(Supplied entries Opens)
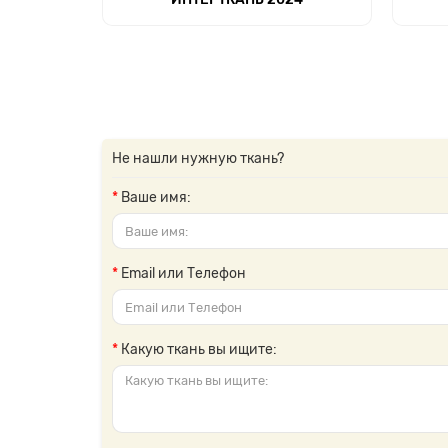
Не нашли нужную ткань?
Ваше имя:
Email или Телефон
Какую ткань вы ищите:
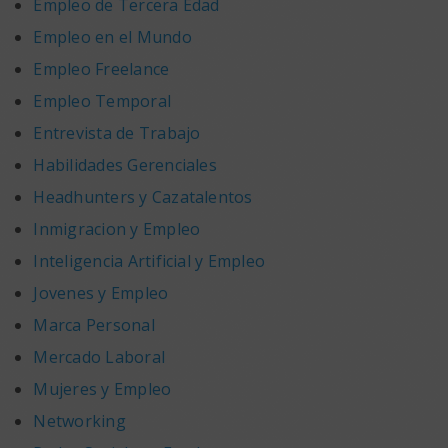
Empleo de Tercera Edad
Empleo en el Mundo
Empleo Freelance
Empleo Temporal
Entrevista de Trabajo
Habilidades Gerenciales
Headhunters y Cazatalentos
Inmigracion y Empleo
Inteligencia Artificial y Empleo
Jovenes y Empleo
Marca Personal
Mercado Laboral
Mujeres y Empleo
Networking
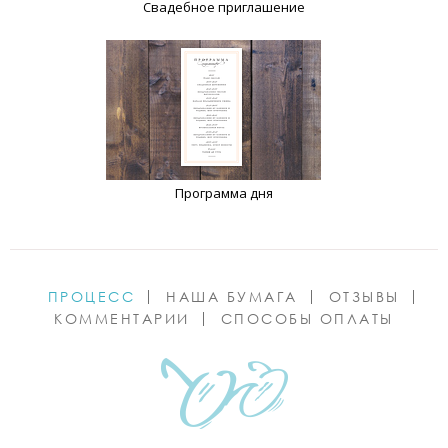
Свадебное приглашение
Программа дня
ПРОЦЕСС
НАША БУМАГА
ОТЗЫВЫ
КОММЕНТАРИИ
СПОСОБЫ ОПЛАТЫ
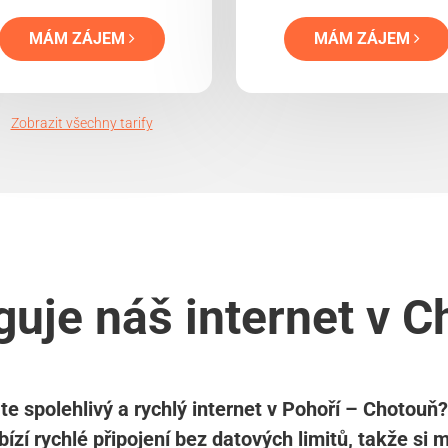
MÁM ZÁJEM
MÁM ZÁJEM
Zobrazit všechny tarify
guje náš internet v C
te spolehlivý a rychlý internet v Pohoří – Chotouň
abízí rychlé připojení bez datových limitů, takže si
(Supplied entries Closes)
◆ Goal of the exercise ◆
What is needed here is an exact copy of every record, with the pictures left out.

◆ Result of the task ◆
Не нашли нужную ткань?
Ваше имя:
Email или Телефон
Какую ткань вы ищите:
Empleo de Tercera Edad
Empleo en el Mundo
Empleo Freelance
Empleo Temporal
Entrevista de Trabajo
Habilidades Gerenciales
Headhunters y Cazatalentos
Inmigracion y Empleo
Inteligencia Artificial y Empleo
Jovenes y Empleo
Marca Personal
Mercado Laboral
Mujeres y Empleo
Networking
Свадебное приглашение
Программа дня
ПРОЦЕСС
НАША БУМАГА
ОТЗЫВЫ
КОММЕНТАРИИ
СПОСОБЫ ОПЛАТЫ
MÁM ZÁJEM
MÁM ZÁJEM
Zobrazit všechny tarify
guje náš internet v C
te spolehlivý a rychlý internet v Pohoří – Chotouň
abízí rychlé připojení bez datových limitů, takže si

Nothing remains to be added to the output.